The explabox can be used to:
Explore: describe aspects of the model and data.
Examine: calculate quantitative metrics on how the model performs.
Expose: see model sensitivity to random inputs (safety), test model generalizability (robustness), and see the effect of adjustments of attributes in the inputs (e.g. swapping male pronouns for female pronouns; fairness), for the dataset as a whole (global) as well as for individual instances (local).
Explain: use XAI methods for explaining the whole dataset (global), model behavior on the dataset (global), and specific predictions/decisions (local).
A number of experiments in the explabox can also be used to provide transparency and explanations to stakeholders, such as end-users or clients.
The explabox was developed at the National Police Lab AI (NPAI).
text_explainability provides a generic architecture from which well-known state-of-the-art explainability approaches for text can be composed.

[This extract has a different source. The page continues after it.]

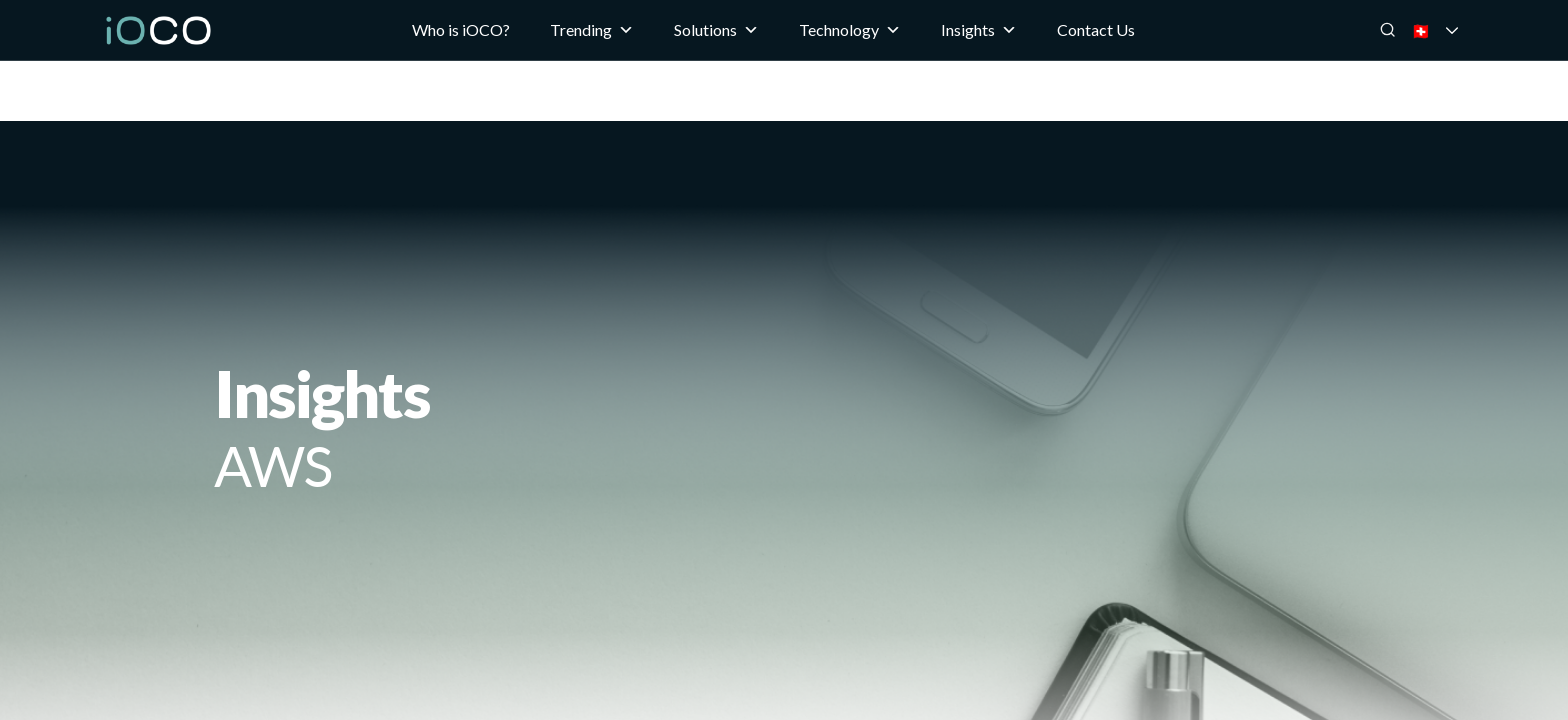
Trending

This modular architecture allows components to be swapped out and combined, to quickly develop new types of explainability approaches for (natural language) text, or to improve a plethora of approaches by improving a single module.
Several example methods are included, which provide local explanations (explaining the prediction of a single instance, e.g. LIME and SHAP) or global explanations (explaining the dataset, or model behavior on the dataset, e.g. token frequency and MMD-Critic). By replacing the default modules (e.g. local data generation, global data sampling or improved embedding methods), these methods can be improved upon or new methods can be introduced.
Uses the generic architecture of text_explainability to also include tests of safety (e.g. ability to handle input characters, or varying input lengths), robustness (how generalizable the model is in production, e.g. stability when adding typos, or the effect of adding random unrelated data) and fairness (if equal individuals are treated equally by the model, e.g. subgroup fairness on sex and nationality).